センター試験採用で話題になった「僕っ娘」小説、待望の復刊!

文芸・カルチャー

2019/3/13

『僕はかぐや姫/至高聖所(アバトーン)』(松村栄子/ポプラ社)

「僕っ娘」という言葉がある。その名のとおり一人称を「僕」で通す少女であり、フィクションの世界だけでなく現実の思春期にも少なからず登場する。胸のふくらみをはじめ、変化していく身体に対する戸惑いや、周囲から求められる女性性に対する無意識の反発を、ひとりの僕っ娘の視点を通じて描いた『僕はかぐや姫』(松村栄子)は、作家・宮木あや子氏も、自身の骨はこの一篇によって形成されているに等しい、と想いを寄せる傑作だ。

 2006年、センター試験にも採用され話題を呼び、新装版『僕はかぐや姫/至高聖所(アバトーン)』(ポプラ社)として復刊された。

裕生は〈僕〉を気取る自分の心情について考え始めた。もっと純粋でもっと硬くもっと毅然とした固有の一人称がほしいと思った。魂を、透けて見えても恥じない水晶のようにしたいと願った。

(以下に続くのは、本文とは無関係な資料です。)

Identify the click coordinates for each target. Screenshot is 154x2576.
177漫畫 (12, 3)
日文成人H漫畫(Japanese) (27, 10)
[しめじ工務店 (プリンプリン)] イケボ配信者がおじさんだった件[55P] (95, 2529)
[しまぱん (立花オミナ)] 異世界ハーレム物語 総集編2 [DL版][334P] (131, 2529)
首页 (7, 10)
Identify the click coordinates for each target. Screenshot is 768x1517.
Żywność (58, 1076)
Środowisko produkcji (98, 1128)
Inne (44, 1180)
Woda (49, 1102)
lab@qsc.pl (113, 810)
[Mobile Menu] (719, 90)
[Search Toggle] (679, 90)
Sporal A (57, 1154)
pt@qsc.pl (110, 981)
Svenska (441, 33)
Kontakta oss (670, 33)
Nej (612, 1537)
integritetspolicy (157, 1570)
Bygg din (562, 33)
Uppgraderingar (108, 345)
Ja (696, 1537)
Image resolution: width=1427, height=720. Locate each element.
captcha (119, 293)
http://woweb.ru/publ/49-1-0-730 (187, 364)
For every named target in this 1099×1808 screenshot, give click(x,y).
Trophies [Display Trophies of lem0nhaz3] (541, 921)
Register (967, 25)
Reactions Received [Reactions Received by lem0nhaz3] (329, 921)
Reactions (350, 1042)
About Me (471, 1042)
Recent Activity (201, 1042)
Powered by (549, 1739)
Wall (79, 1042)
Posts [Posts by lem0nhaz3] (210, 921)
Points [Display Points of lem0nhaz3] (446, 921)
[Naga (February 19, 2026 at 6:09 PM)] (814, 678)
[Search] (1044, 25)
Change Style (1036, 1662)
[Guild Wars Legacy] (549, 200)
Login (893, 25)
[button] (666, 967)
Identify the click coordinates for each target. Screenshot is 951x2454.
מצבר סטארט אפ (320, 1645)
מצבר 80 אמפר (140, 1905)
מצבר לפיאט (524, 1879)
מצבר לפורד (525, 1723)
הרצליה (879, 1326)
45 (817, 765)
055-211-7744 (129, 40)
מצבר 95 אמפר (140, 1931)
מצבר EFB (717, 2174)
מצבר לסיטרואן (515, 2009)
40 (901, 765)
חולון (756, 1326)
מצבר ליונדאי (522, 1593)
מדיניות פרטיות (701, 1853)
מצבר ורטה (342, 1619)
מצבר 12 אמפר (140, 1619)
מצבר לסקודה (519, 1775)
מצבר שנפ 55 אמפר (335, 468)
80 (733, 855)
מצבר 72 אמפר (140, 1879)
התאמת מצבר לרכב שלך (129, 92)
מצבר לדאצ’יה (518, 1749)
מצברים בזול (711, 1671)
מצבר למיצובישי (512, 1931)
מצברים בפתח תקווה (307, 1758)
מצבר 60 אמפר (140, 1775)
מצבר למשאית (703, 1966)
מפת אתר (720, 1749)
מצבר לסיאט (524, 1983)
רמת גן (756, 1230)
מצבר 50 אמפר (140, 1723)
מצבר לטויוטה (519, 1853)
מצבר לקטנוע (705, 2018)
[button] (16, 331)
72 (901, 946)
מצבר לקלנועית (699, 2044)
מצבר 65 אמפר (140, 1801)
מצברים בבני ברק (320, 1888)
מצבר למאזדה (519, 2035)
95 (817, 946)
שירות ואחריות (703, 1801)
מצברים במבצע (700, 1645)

 この一文に、本作のすべてがつまっているように思う。決して男性になりたいわけじゃない。女性である自分を否定したい訳でもない。主人公の裕生が望むのは、男も女もない、一人の自立した人間として自分らしく、凛と生きることだけだ。女子校という閉ざされた世界で意識せずにいられた性別を、あることをきっかけに突き付けられずにいられなくなった彼女は、「けっきょく男を選ばなかった」かぐや姫に想いを馳せる。そこに描かれる、痛々しくも愛おしい自意識と高潔な心は、まるで我がことのように読者を揺さぶり、このたび復刊と相成った。

 収録されているもう1編「至高聖所(アバトーン)」もまた、芥川賞を受賞した著者の代表作。「(僕はかぐや姫で)自分のことを書くのはつらいと懲りた」という著者が、結果的に自身の大学生活を反映したという本作は、大人になる一歩手前、少女とも女性ともつかぬ“私たち”の物語。高校時代よりも少し複雑になった心の揺らぎを描き出している。どちらも、一文一文が硝子のように繊細で、宝物のようにいつくしみながら読みたくなる小説である。